Start of Block

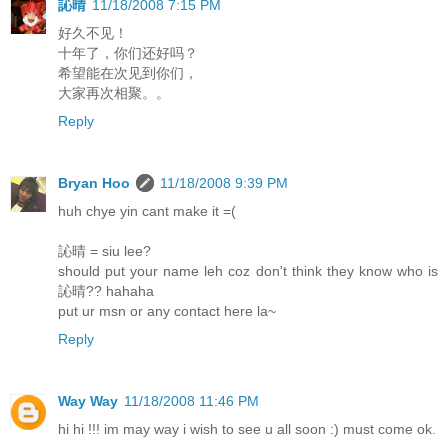
訫晴
11/18/2008 7:15 PM
好久不见！
十年了，你们还好吗？
希望能在次见到你们，
大家再次相聚。。
Reply
Bryan Hoo
11/18/2008 9:39 PM
huh chye yin cant make it =(
訫晴 = siu lee?
should put your name leh coz don't think they know who is
訫晴?? hahaha
put ur msn or any contact here la~
Reply
Way Way
11/18/2008 11:46 PM
hi hi !!! im may way i wish to see u all soon :) must come ok.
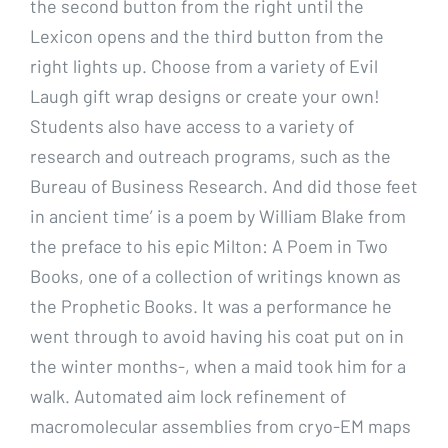
the second button from the right until the
Lexicon opens and the third button from the
right lights up. Choose from a variety of Evil
Laugh gift wrap designs or create your own!
Students also have access to a variety of
research and outreach programs, such as the
Bureau of Business Research. And did those feet
in ancient time’ is a poem by William Blake from
the preface to his epic Milton: A Poem in Two
Books, one of a collection of writings known as
the Prophetic Books. It was a performance he
went through to avoid having his coat put on in
the winter months-, when a maid took him for a
walk. Automated aim lock refinement of
macromolecular assemblies from cryo-EM maps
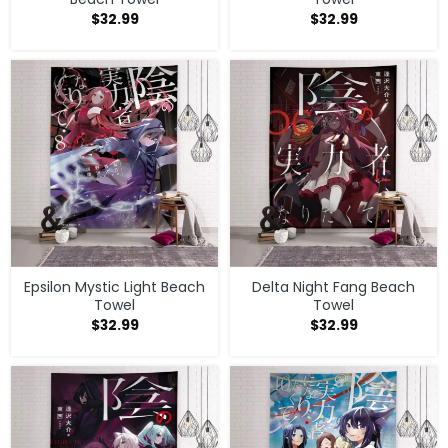
$
32.99
$
32.99
Epsilon Mystic Light Beach
Delta Night Fang Beach
Towel
Towel
$
32.99
$
32.99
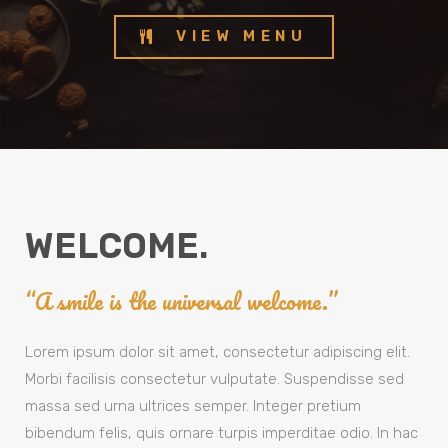
VIEW MENU
WELCOME.
“A smile is the universal welcome.”
Lorem ipsum dolor sit amet, consectetur adipiscing elit.
Morbi facilisis consectetur vulputate. Suspendisse sed
massa sed urna ultrices semper. Integer pretium
bibendum felis, quis ornare turpis imperditae odio. In hac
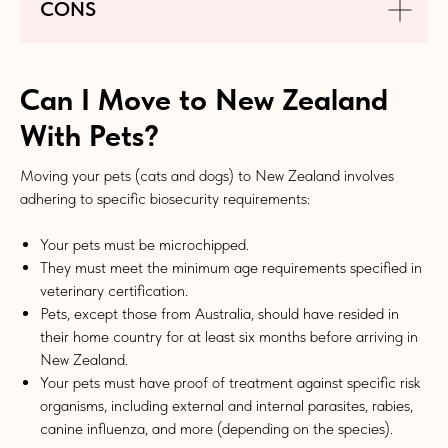
CONS
Can I Move to New Zealand
With Pets?
Moving your pets (cats and dogs) to New Zealand involves
adhering to specific biosecurity requirements:
Your pets must be microchipped.
They must meet the minimum age requirements specified in
veterinary certification.
Pets, except those from Australia, should have resided in
their home country for at least six months before arriving in
New Zealand.
Your pets must have proof of treatment against specific risk
organisms, including external and internal parasites, rabies,
canine influenza, and more (depending on the species).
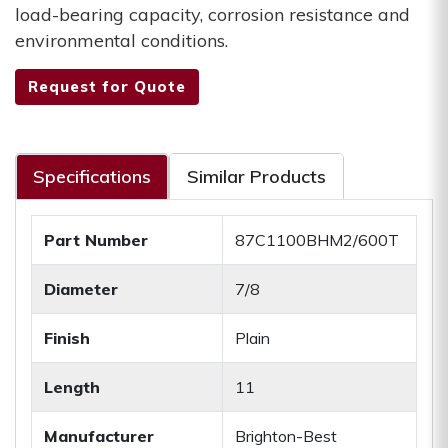
load-bearing capacity, corrosion resistance and
environmental conditions.
Request for Quote
Specifications
Similar Products
Part Number
87C1100BHM2/600T
Diameter
7/8
Finish
Plain
Length
11
Manufacturer
Brighton-Best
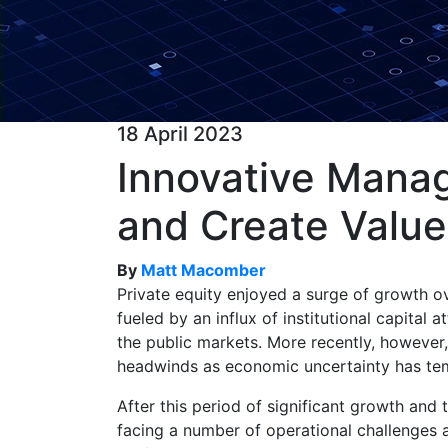
18 April 2023
Innovative Manag
and Create Value
By
Matt Macomber
Private equity enjoyed a surge of growth o
fueled by an influx of institutional capital 
the public markets. More recently, however,
headwinds as economic uncertainty has te
After this period of significant growth and
facing a number of operational challenges 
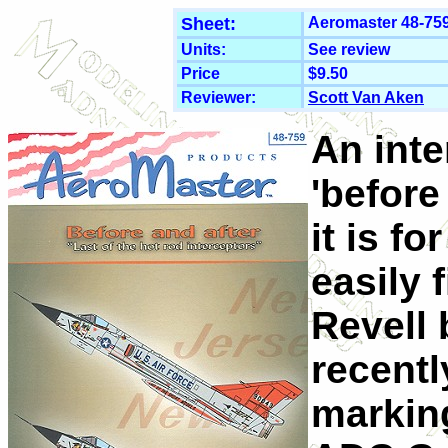
Sheet:
Aeromaster 48-759
Units:
See review
Price
$9.50
Reviewer:
Scott Van Aken
An inte
'before 
it is f
easily 
Revell 
recentl
marking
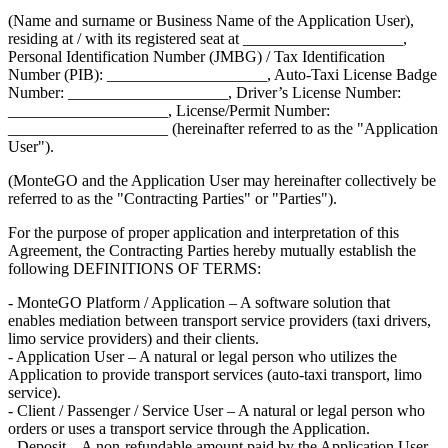
(Name and surname or Business Name of the Application User),
residing at / with its registered seat at ____________________,
Personal Identification Number (JMBG) / Tax Identification
Number (PIB): ____________________, Auto-Taxi License Badge
Number: ____________________, Driver’s License Number:
____________________, License/Permit Number:
____________________ (hereinafter referred to as the "Application
User").
(MonteGO and the Application User may hereinafter collectively be
referred to as the "Contracting Parties" or "Parties").
For the purpose of proper application and interpretation of this
Agreement, the Contracting Parties hereby mutually establish the
following DEFINITIONS OF TERMS:
- MonteGO Platform / Application – A software solution that
enables mediation between transport service providers (taxi drivers,
limo service providers) and their clients.
- Application User – A natural or legal person who utilizes the
Application to provide transport services (auto-taxi transport, limo
service).
- Client / Passenger / Service User – A natural or legal person who
orders or uses a transport service through the Application.
- Deposit – A non-refundable amount paid by the Application User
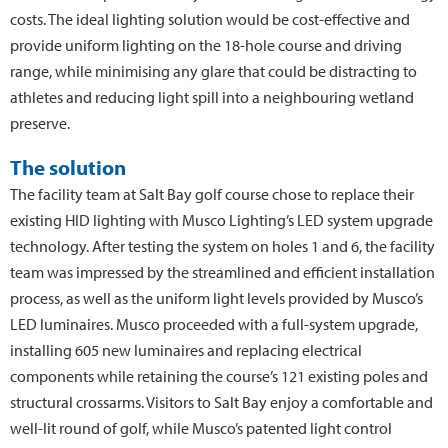
costs. The ideal lighting solution would be cost-effective and
provide uniform lighting on the 18-hole course and driving
range, while minimising any glare that could be distracting to
athletes and reducing light spill into a neighbouring wetland
preserve.
The solution
The facility team at Salt Bay golf course chose to replace their
existing HID lighting with Musco Lighting’s LED system upgrade
technology. After testing the system on holes 1 and 6, the facility
team was impressed by the streamlined and efficient installation
process, as well as the uniform light levels provided by Musco’s
LED luminaires. Musco proceeded with a full-system upgrade,
installing 605 new luminaires and replacing electrical
components while retaining the course’s 121 existing poles and
structural crossarms. Visitors to Salt Bay enjoy a comfortable and
well-lit round of golf, while Musco’s patented light control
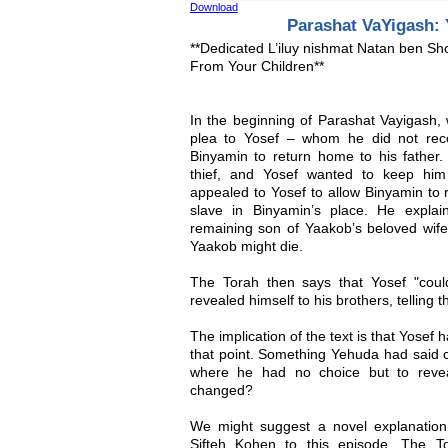
Download
Parashat VaYigash: 
**Dedicated L’iluy nishmat Natan ben S
From Your Children**
In the beginning of Parashat Vayigash,
plea to Yosef – whom he did not reco
Binyamin to return home to his fathe
thief, and Yosef wanted to keep him
appealed to Yosef to allow Binyamin to r
slave in Binyamin’s place. He explai
remaining son of Yaakob’s beloved wife
Yaakob might die.
The Torah then says that Yosef "coul
revealed himself to his brothers, telling
The implication of the text is that Yosef 
that point. Something Yehuda had said c
where he had no choice but to revea
changed?
We might suggest a novel explanation
Sifteh Kohen to this episode. The To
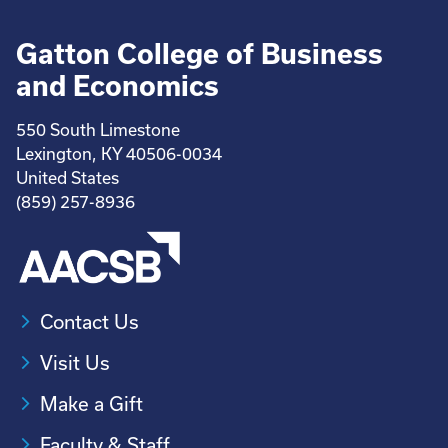
Gatton College of Business
and Economics
550 South Limestone
Lexington, KY 40506-0034
United States
(859) 257-8936
Contact Us
Visit Us
Make a Gift
Faculty & Staff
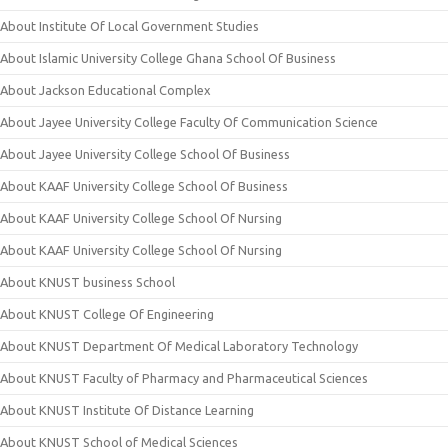
About Institute Of Local Government Studies
About Islamic University College Ghana School Of Business
About Jackson Educational Complex
About Jayee University College Faculty Of Communication Science
About Jayee University College School Of Business
About KAAF University College School Of Business
About KAAF University College School Of Nursing
About KAAF University College School Of Nursing
About KNUST business School
About KNUST College Of Engineering
About KNUST Department Of Medical Laboratory Technology
About KNUST Faculty of Pharmacy and Pharmaceutical Sciences
About KNUST Institute Of Distance Learning
About KNUST School of Medical Sciences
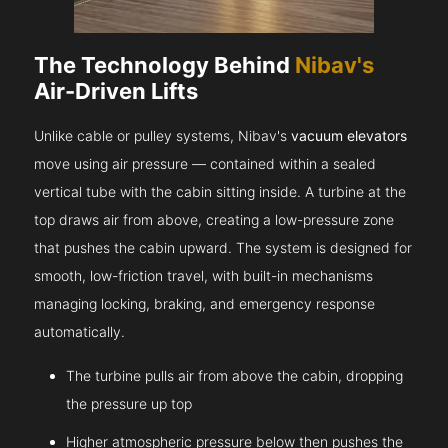
The Technology Behind
Nibav's
Air-Driven Lifts
Unlike cable or pulley systems, Nibav's
vacuum elevators
move using air pressure — contained within a sealed
vertical tube with the cabin sitting inside. A turbine at the
top draws air from above, creating a low-pressure zone
that pushes the cabin upward. The system is designed for
smooth, low-friction travel, with built-in mechanisms
managing locking, braking, and emergency response
automatically.
The turbine pulls air from above the cabin, dropping
the pressure up top
Higher atmospheric pressure below then pushes the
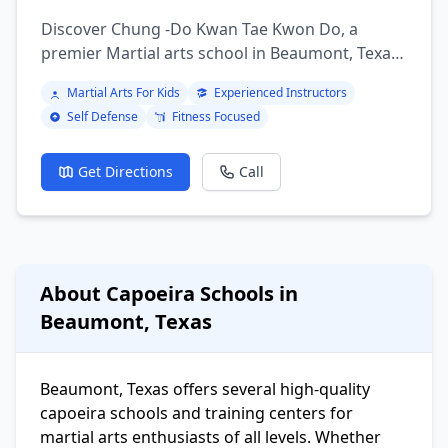
Discover Chung -Do Kwan Tae Kwon Do, a
premier Martial arts school in Beaumont, Texas.
Offering a variety of martial arts programs
Martial Arts For Kids
Experienced Instructors
including brazilian jiu jitsu, mixed martial arts,
Self Defense
Fitness Focused
Boxing, Kickboxing, Judo, Karate, Taekwondo,
Muay Thai, Krav Maga, Aikido, Tai Chi, Kung Fu,
Wrestling, Capoeira.
Get Directions
Call
About Capoeira Schools in
Beaumont, Texas
Beaumont, Texas offers several high-quality
capoeira schools and training centers for
martial arts enthusiasts of all levels. Whether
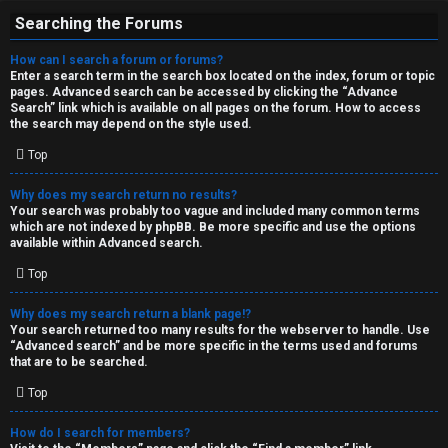
Searching the Forums
How can I search a forum or forums?
Enter a search term in the search box located on the index, forum or topic
pages. Advanced search can be accessed by clicking the “Advance
Search” link which is available on all pages on the forum. How to access
the search may depend on the style used.
Top
Why does my search return no results?
Your search was probably too vague and included many common terms
which are not indexed by phpBB. Be more specific and use the options
available within Advanced search.
Top
Why does my search return a blank page!?
Your search returned too many results for the webserver to handle. Use
“Advanced search” and be more specific in the terms used and forums
that are to be searched.
Top
How do I search for members?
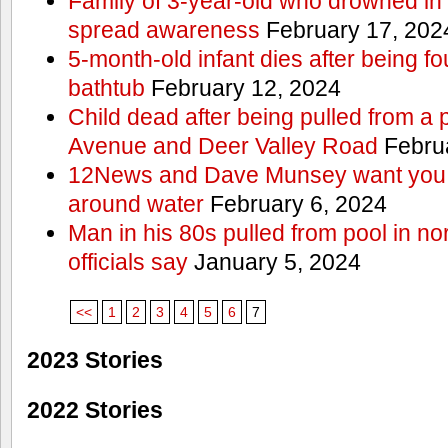
Family of 3-year-old who drowned in 
spread awareness
February 17, 202
5-month-old infant dies after being f
bathtub
February 12, 2024
Child dead after being pulled from a 
Avenue and Deer Valley Road
Februa
12News and Dave Munsey want you t
around water
February 6, 2024
Man in his 80s pulled from pool in no
officials say
January 5, 2024
<<
1
2
3
4
5
6
7
2023 Stories
2022 Stories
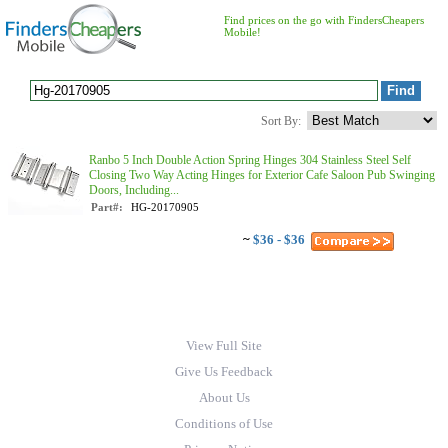
Find prices on the go with FindersCheapers
Mobile!
Sort By:
Ranbo 5 Inch Double Action Spring Hinges 304 Stainless Steel Self
Closing Two Way Acting Hinges for Exterior Cafe Saloon Pub Swinging
Doors, Including...
Part#:
HG-20170905
~
$36 - $36
View Full Site
Give Us Feedback
About Us
Conditions of Use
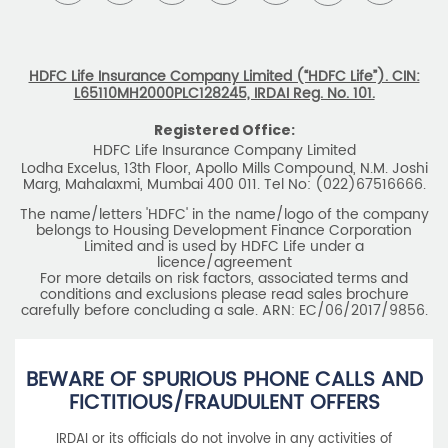
HDFC Life Insurance Company Limited (“HDFC Life”). CIN:
L65110MH2000PLC128245, IRDAI Reg. No. 101.
Registered Office:
HDFC Life Insurance Company Limited
Lodha Excelus, 13th Floor, Apollo Mills Compound, N.M. Joshi
Marg, Mahalaxmi, Mumbai 400 011. Tel No: (022)67516666.
The name/letters 'HDFC' in the name/logo of the company
belongs to Housing Development Finance Corporation
Limited and is used by HDFC Life under a
licence/agreement
For more details on risk factors, associated terms and
conditions and exclusions please read sales brochure
carefully before concluding a sale. ARN: EC/06/2017/9856.
BEWARE OF SPURIOUS PHONE CALLS AND
FICTITIOUS/FRAUDULENT OFFERS
IRDAI or its officials do not involve in any activities of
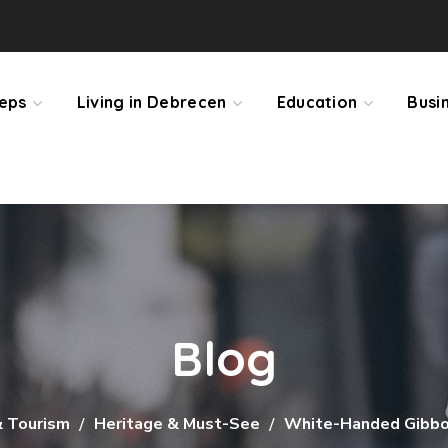
teps
Living in Debrecen
Education
Busi
Blog
& Tourism
Heritage & Must-See
White-Handed Gibbo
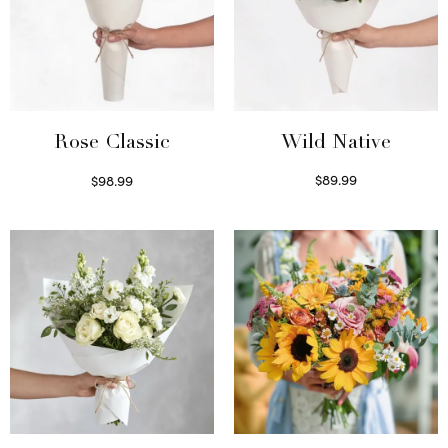
Wild Native
Rose Classic
$
89.99
$
98.99
Select options
Select options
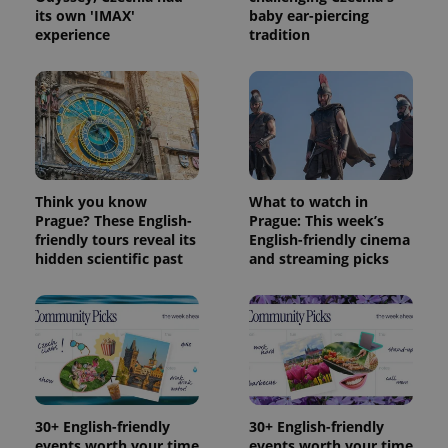
its own 'IMAX'
baby ear-piercing
Provider
experience
tradition
Name
Expiration
Description
/
Domain
Provider
Name
Expiration
Description
_ga
1 year 1
This cookie
Google
/
Domain
month
name is
LLC
associated
.expats.cz
_fbp
3 months
Used by
Meta
with
Facebook to
Platform
Google
deliver a
Inc.
Universal
series of
.expats.cz
Analytics -
advertisement
which is a
products such
significant
as real time
update to
Think you know
What to watch in
bidding from
Google's
third party
Prague? These English-
Prague: This week’s
more
advertisers
friendly tours reveal its
English-friendly cinema
commonly
used
hidden scientific past
and streaming picks
analytics
service.
This cookie
is used to
distinguish
unique
users by
assigning a
randomly
generated
number as
a client
30+ English-friendly
30+ English-friendly
identifier. It
events worth your time
events worth your time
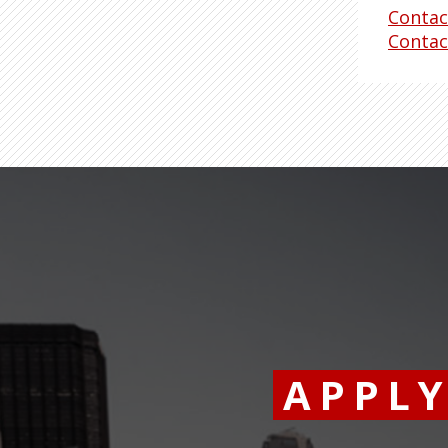
Contac
Contac
APPL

End of Block

## [Exercise details]
Only the line with "hi hi !!! im" and those preceding it, back to the first line of the entries, should be repeated exactly, without pictures.

## [Reply]
訫晴
11/18/2008 7:15 PM
好久不见！
十年了，你们还好吗？
希望能在次见到你们，
大家再次相聚。。
Reply
Bryan Hoo
11/18/2008 9:39 PM
huh chye yin cant make it =(
訫晴 = siu lee?
should put your name leh coz don't think they know who is
訫晴?? hahaha
put ur msn or any contact here la~
Reply
Way Way
11/18/2008 11:46 PM
hi hi !!! im may way i wish to see u all soon :) must come ok.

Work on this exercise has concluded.